The third is the ability to connect institutional and public/personal technologies, so that students and staff can operate across boundaries. This is a more networked approach, witnessed in public good projects like DMU’s Square Mile, and in the Domain of One’s Own project at University of Mary Washington. However, it also needs higher levels of digital literacy amongst staff and students, in order to engage with issue of professionalism, privacy, data protection and interoperability/sharing. It is also affected by institutional policies for social media use and codes of conduct/regulations.

The final point is digital transformation, which emerges from partnerships between HE and technology forms, but also from innovations in network/storage and communications. These innovations are rooted in flows of data and content, and a widening of communications channels, and they tend to blur the boundaries between the institution and the public space (e.g. in the idea of the Cloud). As a result they impact staff and student digital literacy (the skills, knowledge and practices that an individual or community can utilise to work on-line). The Digilit Leicester project is an example of wide-ranging digital, educational change.

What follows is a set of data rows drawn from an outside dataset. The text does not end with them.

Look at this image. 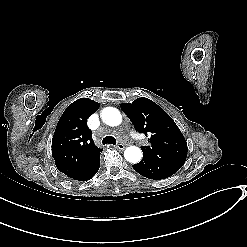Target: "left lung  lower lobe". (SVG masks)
Returning <instances> with one entry per match:
<instances>
[{
    "instance_id": "obj_1",
    "label": "left lung lower lobe",
    "mask_w": 247,
    "mask_h": 247,
    "mask_svg": "<svg viewBox=\"0 0 247 247\" xmlns=\"http://www.w3.org/2000/svg\"><path fill=\"white\" fill-rule=\"evenodd\" d=\"M132 167L140 175L155 180L168 178L181 168L160 158L144 154L143 159L139 163L132 165Z\"/></svg>"
}]
</instances>
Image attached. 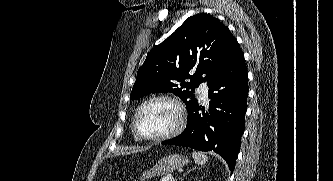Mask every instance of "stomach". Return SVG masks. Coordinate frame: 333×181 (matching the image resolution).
Masks as SVG:
<instances>
[{"mask_svg": "<svg viewBox=\"0 0 333 181\" xmlns=\"http://www.w3.org/2000/svg\"><path fill=\"white\" fill-rule=\"evenodd\" d=\"M187 163L188 159L179 154L165 156L161 158L152 168L145 170L141 175V179L146 181L153 177L171 173Z\"/></svg>", "mask_w": 333, "mask_h": 181, "instance_id": "1", "label": "stomach"}]
</instances>
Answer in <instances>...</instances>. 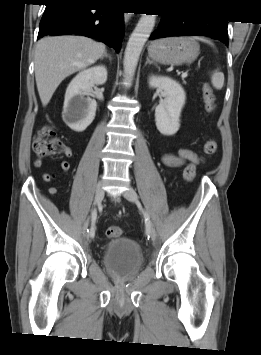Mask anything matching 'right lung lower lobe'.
I'll return each instance as SVG.
<instances>
[{"label": "right lung lower lobe", "mask_w": 261, "mask_h": 355, "mask_svg": "<svg viewBox=\"0 0 261 355\" xmlns=\"http://www.w3.org/2000/svg\"><path fill=\"white\" fill-rule=\"evenodd\" d=\"M38 39L45 35L80 34L97 38L117 52L124 35L123 12L92 10L101 4L86 0H45Z\"/></svg>", "instance_id": "right-lung-lower-lobe-1"}]
</instances>
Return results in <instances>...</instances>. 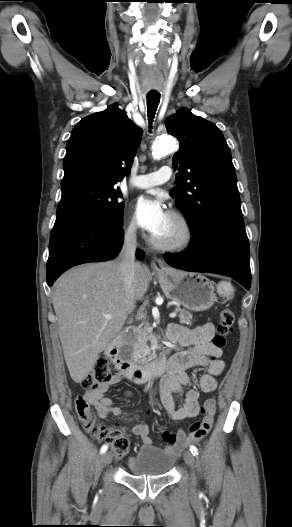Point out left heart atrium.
Listing matches in <instances>:
<instances>
[{
    "instance_id": "left-heart-atrium-1",
    "label": "left heart atrium",
    "mask_w": 292,
    "mask_h": 527,
    "mask_svg": "<svg viewBox=\"0 0 292 527\" xmlns=\"http://www.w3.org/2000/svg\"><path fill=\"white\" fill-rule=\"evenodd\" d=\"M134 214L138 225L153 236L163 228L169 217L161 201L148 197L136 201Z\"/></svg>"
}]
</instances>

SIX. I end with four caveats.

  • Think about data governance at all levels, especially in light of the EU ruling on safe harbour.
  • Think about how to support staff and student management of their own digital identity and footprint, for instance focused upon issues of professionalism and e-safety.
  • Think about digital privacy, for instance student/staff rights to anonymity in spaces that are to be recorded. Do technologies affect our ability to create safe spaces for dialogue?
  • Think about digital literacy, for instance the alignment of staff/student digital skills and practices.